= Beginning of Section =

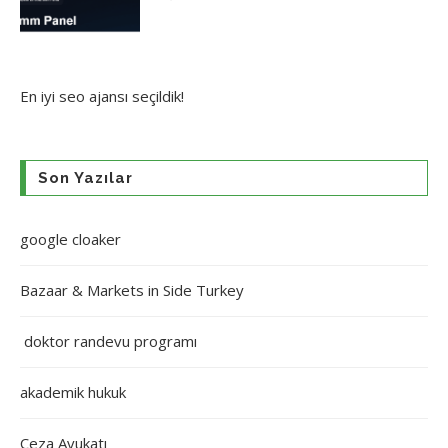
En iyi
seo ajansı
seçildik!
Son Yazılar
google cloaker
Bazaar & Markets in Side Turkey
doktor randevu programı
akademik hukuk
Ceza Avukatı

= End of Section =

Work task: Copy the entries exactly. No pictures.

Problem solution:
En iyi
seo ajansı
seçildik!
Son Yazılar
google cloaker
Bazaar & Markets in Side Turkey
doktor randevu programı
akademik hukuk
Ceza Avukatı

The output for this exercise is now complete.